The court was correct, of course, to recognize even a circumscribed right of conscience, but there was another matter of compulsory participation it decided Monday that will ultimately matter more.
In Harris v. Quinn, the court majority signaled that it’s almost ready to set public employees free from conscription into the forces of unionism. It just needs a case with bona fide public employees who actually belong to a union, while the home health care workers in Harris aren’t and don’t.
The majority opinion, again by Alito, barely mentions those workers in its first twenty pages. Alito focuses instead on why a 37-year-old Supreme Court decision called Abood v. Detroit Board of Education, which first allowed public unions to collect dues from non-members, was, technically speaking, about as persuasive as a tweet. Make that a tweet and a half, as the Abood court relied on a precedent that waved off the First Amendment concerns implicated by compulsory unionism in the space of a single, 205-character sentence: “On the present record, there is no more an infringement or impairment of First Amendment rights than there would be in the case of a lawyer who by state law is required to be a member of an integrated bar.”

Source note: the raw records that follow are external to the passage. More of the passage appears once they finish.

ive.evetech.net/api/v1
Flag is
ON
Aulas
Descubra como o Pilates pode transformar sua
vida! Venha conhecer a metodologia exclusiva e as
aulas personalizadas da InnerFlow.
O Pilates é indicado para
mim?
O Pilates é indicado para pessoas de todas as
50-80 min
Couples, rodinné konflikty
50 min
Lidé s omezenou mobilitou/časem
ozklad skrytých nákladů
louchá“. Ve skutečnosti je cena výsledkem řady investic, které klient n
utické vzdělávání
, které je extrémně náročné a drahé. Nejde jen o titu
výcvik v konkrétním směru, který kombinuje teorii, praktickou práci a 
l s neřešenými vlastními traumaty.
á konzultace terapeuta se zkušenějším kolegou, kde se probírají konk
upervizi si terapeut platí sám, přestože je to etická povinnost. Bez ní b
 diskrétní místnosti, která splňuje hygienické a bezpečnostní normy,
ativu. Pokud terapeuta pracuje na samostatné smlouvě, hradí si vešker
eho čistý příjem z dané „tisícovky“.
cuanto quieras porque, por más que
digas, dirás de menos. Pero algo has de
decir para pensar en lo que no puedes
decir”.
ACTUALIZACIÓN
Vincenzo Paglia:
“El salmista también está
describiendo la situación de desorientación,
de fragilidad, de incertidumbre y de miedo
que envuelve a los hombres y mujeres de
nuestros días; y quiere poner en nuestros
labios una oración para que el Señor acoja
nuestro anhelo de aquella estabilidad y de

The 1956 court that set the precedent couldn’t have imagined that public unions would come to replace the corrupt political machines that reformers had spent the last half-century trying to eliminate. Alito points out that “because the lawsuit had been filed shortly after the collective-bargaining agreement was approved, the record contained no evidence that the union had actually engaged in political or ideological activities.”
Five years later, the court gave a little more thought to the question of involuntary association, and decided that even compulsory bar membership for attorneys went too far. Justice William O. Douglas, the swing vote in both cases, wrote, “Once we approve this measure, we sanction a device where men and women in almost any profession or calling can be at least partially regimented behind causes which they oppose…we practically give carte blanche to any legislature to put at least professional people into goose-stepping brigades. Those brigades are not compatible with the First Amendment.”

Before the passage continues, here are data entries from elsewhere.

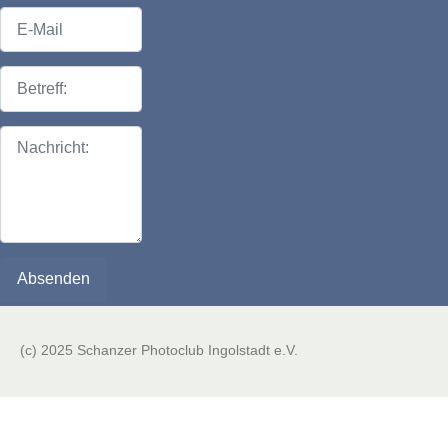
E-Mail
Betreff:
Nachricht:
(c) 2025 Schanzer Photoclub Ingolstadt e.V.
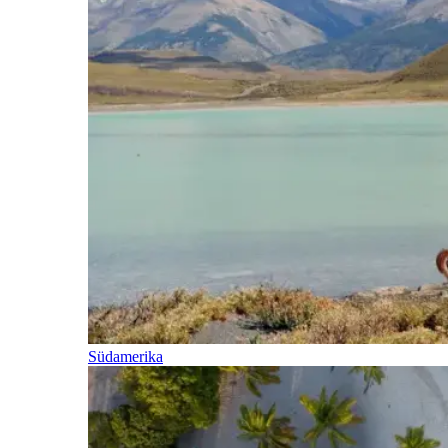
Südamerika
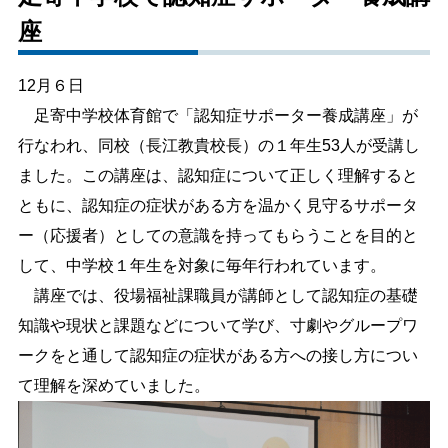
座
しごと・産業
緊急・防災
12月６日
文字サイズ
足寄中学校体育館で「認知症サポーター養成講座」が
行なわれ、同校（長江教貴校長）の１年生53人が受講し
標準
拡大
ました。この講座は、認知症について正しく理解すると
色合い
ともに、認知症の症状がある方を温かく見守るサポータ
ー（応援者）としての意識を持ってもらうことを目的と
白
黒
黄
青
して、中学校１年生を対象に毎年行われています。
講座では、役場福祉課職員が講師として認知症の基礎
リセット
知識や現状と課題などについて学び、寸劇やグループワ
ークをと通して認知症の症状がある方への接し方につい
language
て理解を深めていました。
閉じる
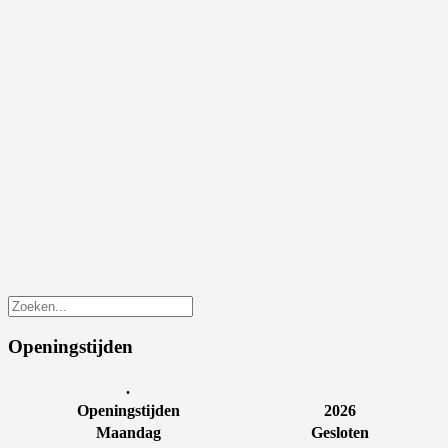
Openingstijden
.
Openingstijden
2026
Maandag
Gesloten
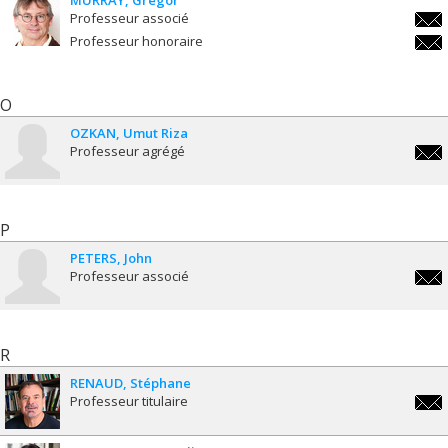
Professeur associé
greg
Professeur honoraire
greg
O
OZKAN
Umut Riza
Professeur agrégé
umut
P
PETERS
John
Professeur associé
john
R
RENAUD
Stéphane
Professeur titulaire
step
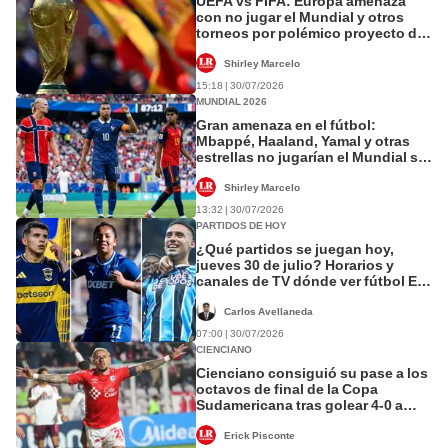
UEFA vs FIFA: Europa amenaza
con no jugar el Mundial y otros
torneos por polémico proyecto de
Infantino
Shirley Marcelo
15:18 | 30/07/2026
MUNDIAL 2026
Gran amenaza en el fútbol:
Mbappé, Haaland, Yamal y otras
estrellas no jugarían el Mundial si
UEFA rompe con la FIFA
Shirley Marcelo
13:32 | 30/07/2026
PARTIDOS DE HOY
¿Qué partidos se juegan hoy,
jueves 30 de julio? Horarios y
canales de TV dónde ver fútbol EN
VIVO
Carlos Avellaneda
07:00 | 30/07/2026
CIENCIANO
Cienciano consiguió su pase a los
octavos de final de la Copa
Sudamericana tras golear 4-0 a
Lanús en el Cusco
Erick Pisconte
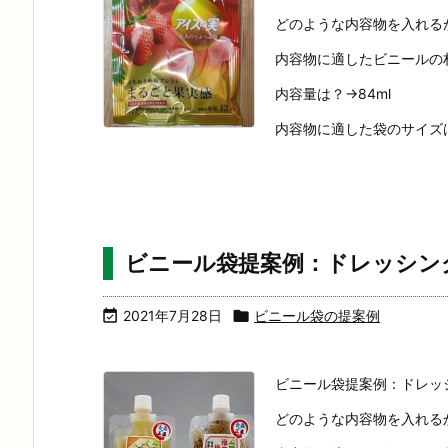
どのような内容物を入れる
内容物に適したビニールの
内容量は？→84ml
内容物に適した袋のサイズは？→
ビニール袋提案例：ドレッシン

2021年7月28日

ビニール袋の提案例
ビニール袋提案例：ドレッ
どのような内容物を入れる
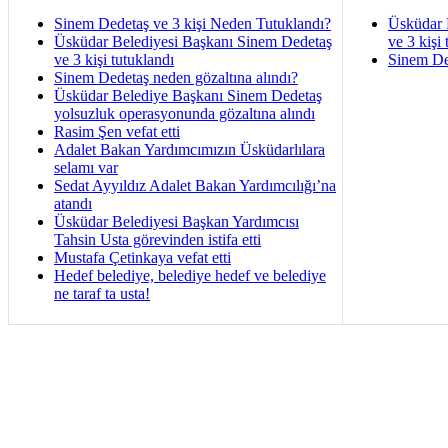
Sinem Dedetaş ve 3 kişi Neden Tutuklandı?
Üsküdar 
Üsküdar Belediyesi Başkanı Sinem Dedetaş
ve 3 kişi 
ve 3 kişi tutuklandı
Sinem De
Sinem Dedetaş neden gözaltına alındı?
Üsküdar Belediye Başkanı Sinem Dedetaş
yolsuzluk operasyonunda gözaltına alındı
Rasim Şen vefat etti
Adalet Bakan Yardımcımızın Üsküdarlılara
selamı var
Sedat Ayyıldız Adalet Bakan Yardımcılığı’na
atandı
Üsküdar Belediyesi Başkan Yardımcısı
Tahsin Usta görevinden istifa etti
Mustafa Çetinkaya vefat etti
Hedef belediye, belediye hedef ve belediye
ne taraf ta usta!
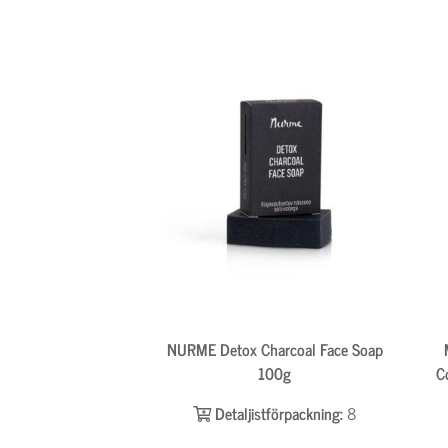
NURME Detox Charcoal Face Soap
100g
C
Detaljistförpackning:
8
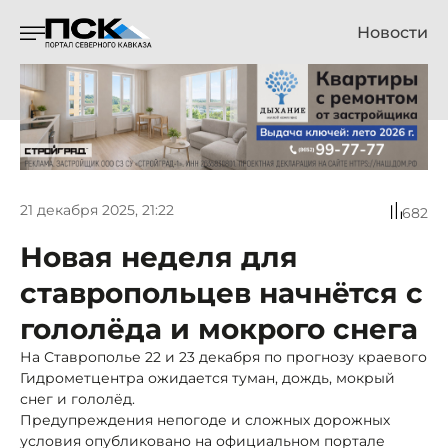
Новости
21 декабря 2025, 21:22
682
Новая неделя для
ставропольцев начнётся с
гололёда и мокрого снега
На Ставрополье 22 и 23 декабря по прогнозу краевого
Гидрометцентра ожидается туман, дождь, мокрый
снег и гололёд.
Предупреждения непогоде и сложных дорожных
условия опубликовано на официальном портале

The Abood court simply forgot about those First Amendment protections, in Alito’s view, instead focusing on the unions’ practical need to prevent “nonmembers from free-riding on the union’s efforts,” as though that were a constitutional question.

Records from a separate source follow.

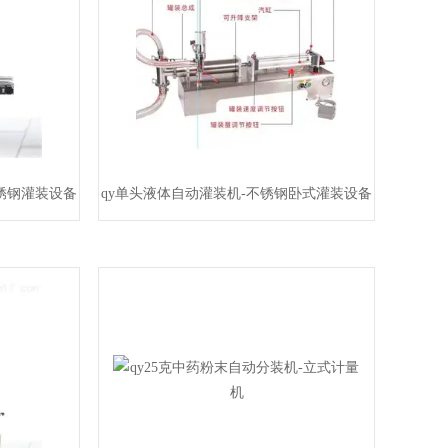
不锈钢灌装设备
qy单头液体自动灌装机-不锈钢卧式灌装设备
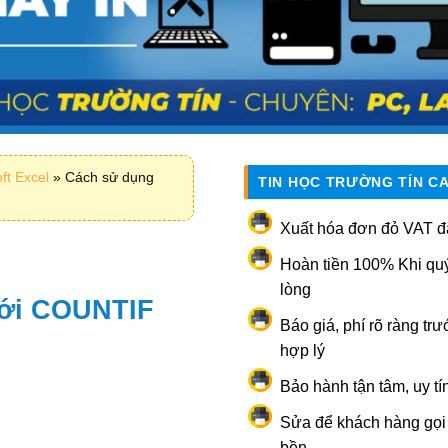
ft Excel
»
Cách sử dụng
TIN HỌC TRƯỜNG TÍN C
Xuất hóa đơn đỏ VAT đ
Hoàn tiền 100% Khi qu
lòng
ới COUNTIF
Báo giá, phí rõ ràng trư
hợp lý
Bảo hành tận tâm, uy tí
Sửa để khách hàng gọi l
bền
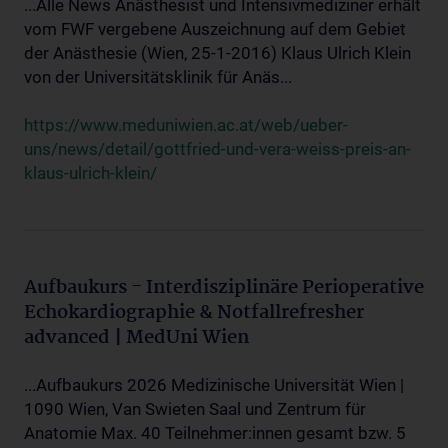
...Alle News Anästhesist und Intensivmediziner erhält
vom FWF vergebene Auszeichnung auf dem Gebiet
der Anästhesie (Wien, 25-1-2016) Klaus Ulrich Klein
von der Universitätsklinik für Anäs...
https://www.meduniwien.ac.at/web/ueber-
uns/news/detail/gottfried-und-vera-weiss-preis-an-
klaus-ulrich-klein/
Aufbaukurs - Interdisziplinäre Perioperative
Echokardiographie & Notfallrefresher
advanced | MedUni Wien
...Aufbaukurs 2026 Medizinische Universität Wien |
1090 Wien, Van Swieten Saal und Zentrum für
Anatomie Max. 40 Teilnehmer:innen gesamt bzw. 5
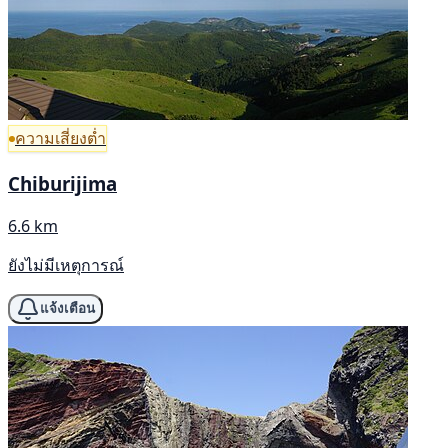
ความเสี่ยงต่ำ
Chiburijima
6.6 km
ยังไม่มีเหตุการณ์
แจ้งเตือน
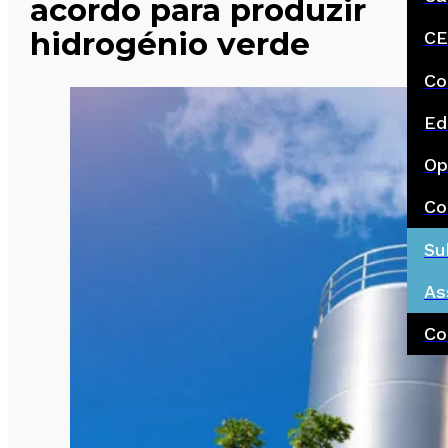
acordo para produzir
hidrogénio verde
CE
Co
Ed
Op
Co
Su
As
Co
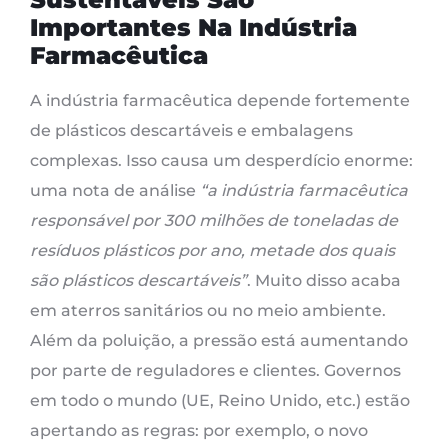
Importantes Na Indústria
Farmacêutica
A indústria farmacêutica depende fortemente
de plásticos descartáveis ​​e embalagens
complexas. Isso causa um desperdício enorme:
uma nota de análise
“a indústria farmacêutica
responsável por 300 milhões de toneladas de
resíduos plásticos por ano, metade dos quais
são plásticos descartáveis”
. Muito disso acaba
em aterros sanitários ou no meio ambiente.
Além da poluição, a pressão está aumentando
por parte de reguladores e clientes. Governos
em todo o mundo (UE, Reino Unido, etc.) estão
apertando as regras: por exemplo, o novo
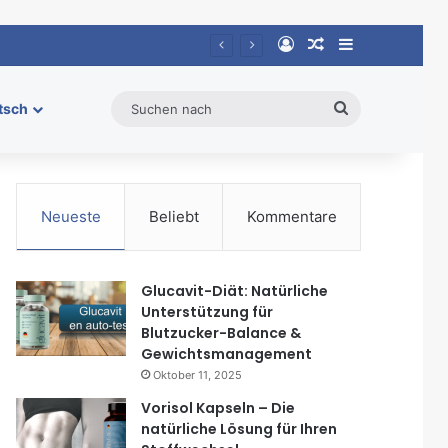
Anmelden
Zufälliger Artike
Sidebar
Suchen
tsch
nach
Neueste
Beliebt
Kommentare
Glucavit-Diät: Natürliche
Unterstützung für
Blutzucker-Balance &
Gewichtsmanagement
Oktober 11, 2025
Vorisol Kapseln – Die
natürliche Lösung für Ihren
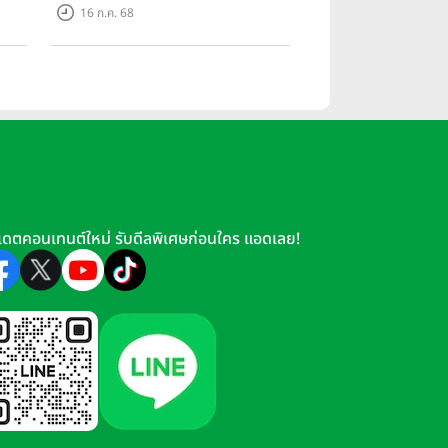
ราชบุรี" บ้าน และทาวน์โฮมสไตล์
16 ก.ค. 68
ฝรั่งเศสใจกลางเมืองราชบุรี
เดตคอนเทนต์ใหม่ รับดีลพิเศษก่อนใคร แอดเลย!
ัง กรุงเทพมหานคร 10520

The image of goose-stepping brigades might seem a cliché in the present day, so let’s put the constitutional principle that Justice Douglas identified in modern terms: nobody should be compelled to associate with a union that makes employee termination so difficult that rather than firing a hellbound degenerate like Mark Berndt, a teacher who spoon-fed his own semen to blindfolded third-graders, a school district would quietly pay him $40,000 to retire.
The California Teachers Association is just such a villain, and ten teachers who want nothing to do with the union have filed a lawsuit with some high-profile backers that many observers believe is headed straight for the Supreme Court docket.
The unions derive much of their political power from their undeserved grip on government worker pay. They’ve abused that power to run up more than $4 trillion in unfunded pension benefits the rest of us now owe them. Unless the court fixes a 37-year-old mistake, state and local governments have little chance of fixing their own, and the debts will cause widespread municipal bankruptcy, busted pension systems, and abandoned pensioners.
That prospect, Justice Elena Kagan would like you to know, is none of your concern. In her dissenting opinion for the minority, Kagan writes that “this Court has never come close to holding that any matter of public employment affecting public spending (which is to say most such matters) becomes for that reason alone an issue of public concern.”
She scoffs at those public employees who don’t want to take part in the looting or associate with the Berndt defense league, and refuses to accept their rejection of unionism as a constitutionally protected political act: “That view of the First Amendment interests at stake blinks decades’ worth of this Court’s precedent,” she writes (and yes, she really used the word blink that way). “Our decisions…teach that internal workplace speech about public employees’ wages, benefits, and such — that is, the prosaic stuff of collective bargaining — does not become speech of ‘public concern’ just because those employment terms may have broader consequence.”
Those consequences may be broad enough to swallow entire cities and state economies, but we’re supposed to ignore them, because that’s what the court has taught us?